To make one bill out of two radically different House & Senate versions

October 18, 2009

Watching legislation at work is a pretty stomach-wrenching sport.

As we reported last week, the Massachusetts House largely re-wrote the Senate version of the radical "Pandemic Control Bill", S2028, which had serious constitutional civil rights issues, to say the least, and was being discussed across the country, including on national Fox news programs.

The House version which was re-crafted by the House Ways and Means committee, renamed H4271, took out much of the offensive language. But before we could analyze it, the full House rammed through 17 amendments to change it even further. The final house version, now named H4275, is finally posted.

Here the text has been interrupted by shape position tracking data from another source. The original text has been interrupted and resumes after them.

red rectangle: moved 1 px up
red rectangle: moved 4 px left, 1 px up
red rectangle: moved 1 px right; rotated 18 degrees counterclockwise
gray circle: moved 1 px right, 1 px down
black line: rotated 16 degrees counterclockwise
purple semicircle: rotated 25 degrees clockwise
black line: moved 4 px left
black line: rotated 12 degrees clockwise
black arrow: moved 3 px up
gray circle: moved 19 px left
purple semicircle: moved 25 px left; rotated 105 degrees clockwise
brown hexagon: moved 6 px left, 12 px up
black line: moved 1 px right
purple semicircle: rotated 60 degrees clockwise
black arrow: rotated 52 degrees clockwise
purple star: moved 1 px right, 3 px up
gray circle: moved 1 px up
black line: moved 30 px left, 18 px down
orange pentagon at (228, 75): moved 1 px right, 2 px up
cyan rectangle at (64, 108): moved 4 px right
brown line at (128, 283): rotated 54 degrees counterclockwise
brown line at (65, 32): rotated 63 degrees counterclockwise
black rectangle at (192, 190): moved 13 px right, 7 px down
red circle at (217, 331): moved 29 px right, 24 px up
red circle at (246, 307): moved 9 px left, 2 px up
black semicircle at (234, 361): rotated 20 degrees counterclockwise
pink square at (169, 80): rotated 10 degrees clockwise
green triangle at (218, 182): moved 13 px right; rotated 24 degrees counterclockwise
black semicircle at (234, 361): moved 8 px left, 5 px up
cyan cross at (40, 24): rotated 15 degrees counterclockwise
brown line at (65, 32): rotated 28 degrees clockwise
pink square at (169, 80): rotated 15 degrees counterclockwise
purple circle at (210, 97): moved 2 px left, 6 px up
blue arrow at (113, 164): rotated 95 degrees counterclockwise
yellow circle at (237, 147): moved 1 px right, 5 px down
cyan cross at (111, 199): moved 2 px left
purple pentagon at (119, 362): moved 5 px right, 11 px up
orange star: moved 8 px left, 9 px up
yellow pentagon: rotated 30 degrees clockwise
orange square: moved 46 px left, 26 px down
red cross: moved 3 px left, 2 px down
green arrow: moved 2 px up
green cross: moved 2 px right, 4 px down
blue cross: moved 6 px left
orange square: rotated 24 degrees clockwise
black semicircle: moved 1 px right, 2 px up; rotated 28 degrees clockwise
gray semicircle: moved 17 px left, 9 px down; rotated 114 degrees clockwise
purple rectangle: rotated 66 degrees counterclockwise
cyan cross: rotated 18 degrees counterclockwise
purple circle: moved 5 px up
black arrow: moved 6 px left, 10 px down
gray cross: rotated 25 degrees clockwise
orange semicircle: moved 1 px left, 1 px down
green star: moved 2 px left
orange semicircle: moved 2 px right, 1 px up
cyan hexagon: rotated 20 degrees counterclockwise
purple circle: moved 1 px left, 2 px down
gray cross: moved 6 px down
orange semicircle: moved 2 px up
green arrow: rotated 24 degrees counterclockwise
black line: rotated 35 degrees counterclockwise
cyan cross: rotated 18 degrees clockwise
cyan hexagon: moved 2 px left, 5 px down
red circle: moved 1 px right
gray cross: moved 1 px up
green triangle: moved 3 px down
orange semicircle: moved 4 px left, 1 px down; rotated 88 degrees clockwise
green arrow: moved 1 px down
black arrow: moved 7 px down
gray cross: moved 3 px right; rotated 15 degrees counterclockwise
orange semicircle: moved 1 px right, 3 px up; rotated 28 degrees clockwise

So now there are two bills that have passed: the Senate version and the House version.

     Senate version: S2028

     House version: H4275

     General info on Pandemic Bill


The next step is for a "conference committee" to take the two bills and make a third "final" bill out of it, which will be sent to the Governor to sign. This is what's got people scared again. The conference committee is made up of 3 reps and 3 senators -- two Democrats and one Republican from each branch.

The Conference Committee

From House - Reps: Jeffrey Sanchez (D-Boston), Mary Grant (D-Beverly) and Lew Evangelidis (R-Holden)

From Senate - Senators. Richard Moore (D-Uxbridge), Susan Fargo(D-Lincoln) and Bob Hedlund (R-Weymouth).

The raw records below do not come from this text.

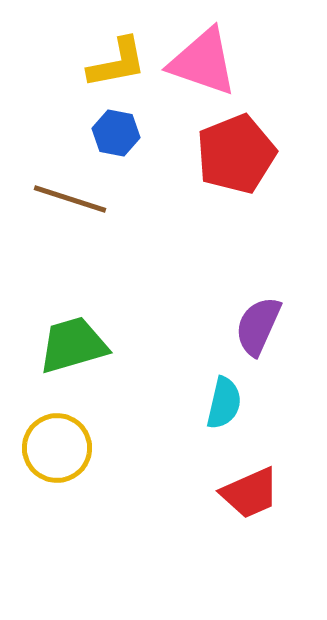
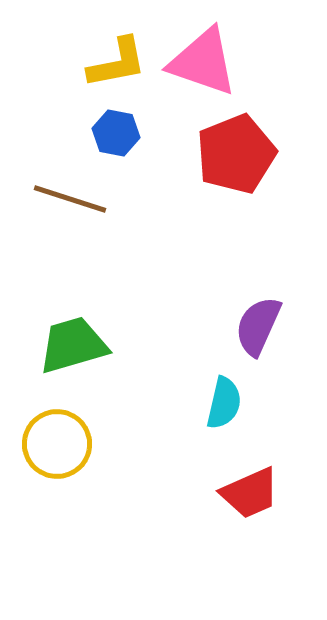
yellow circle: moved 4 px up
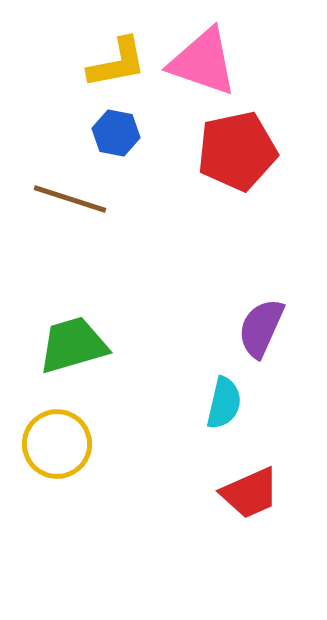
red pentagon: moved 1 px right, 3 px up; rotated 10 degrees clockwise
purple semicircle: moved 3 px right, 2 px down
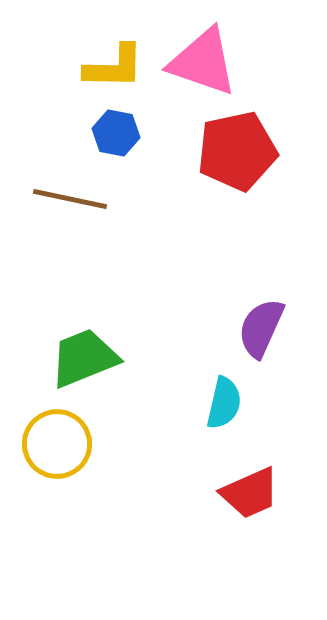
yellow L-shape: moved 3 px left, 4 px down; rotated 12 degrees clockwise
brown line: rotated 6 degrees counterclockwise
green trapezoid: moved 11 px right, 13 px down; rotated 6 degrees counterclockwise
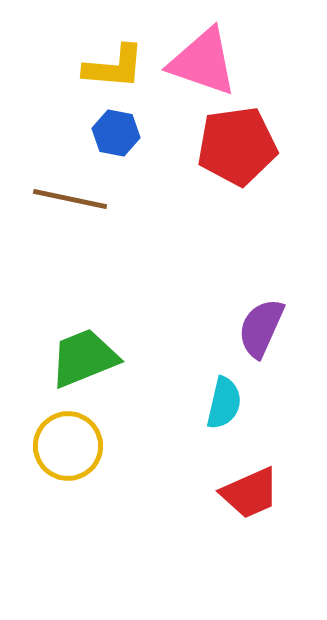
yellow L-shape: rotated 4 degrees clockwise
red pentagon: moved 5 px up; rotated 4 degrees clockwise
yellow circle: moved 11 px right, 2 px down
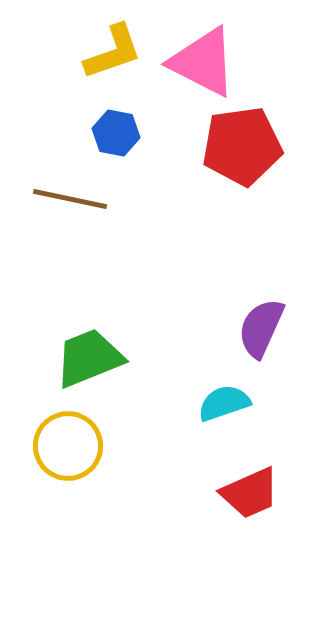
pink triangle: rotated 8 degrees clockwise
yellow L-shape: moved 1 px left, 15 px up; rotated 24 degrees counterclockwise
red pentagon: moved 5 px right
green trapezoid: moved 5 px right
cyan semicircle: rotated 122 degrees counterclockwise
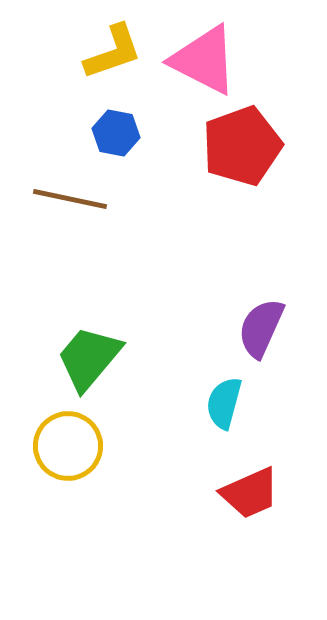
pink triangle: moved 1 px right, 2 px up
red pentagon: rotated 12 degrees counterclockwise
green trapezoid: rotated 28 degrees counterclockwise
cyan semicircle: rotated 56 degrees counterclockwise
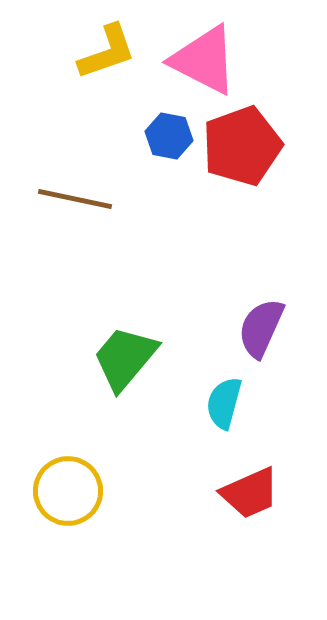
yellow L-shape: moved 6 px left
blue hexagon: moved 53 px right, 3 px down
brown line: moved 5 px right
green trapezoid: moved 36 px right
yellow circle: moved 45 px down
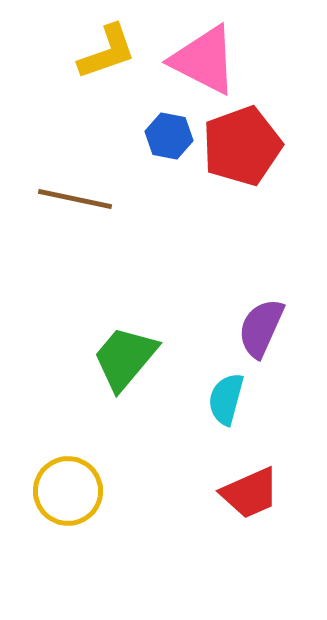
cyan semicircle: moved 2 px right, 4 px up
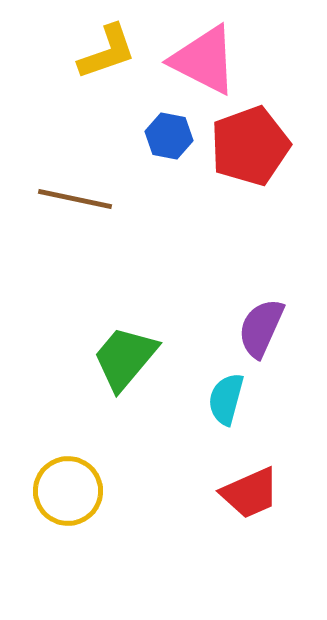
red pentagon: moved 8 px right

On the surface, this doesn't look good. Moore (who seems to be closely connected with "Big Pharma") is the sponsor and champion of the original Senate version, and Sanchez is an inner-city leftist who basically agrees with Moore. Grant and Fargo are air-headed liberals. It's up to Evangelidis and Hedlund to hold the line for sanity and constitutional rights. It's pretty scary when the responsibility is given to 6 people out of a 200-person legislature to make law.

One thing's for sure. Judging from what's happened so far, if this bill comes out bad, they will hear from a LOT of angry people.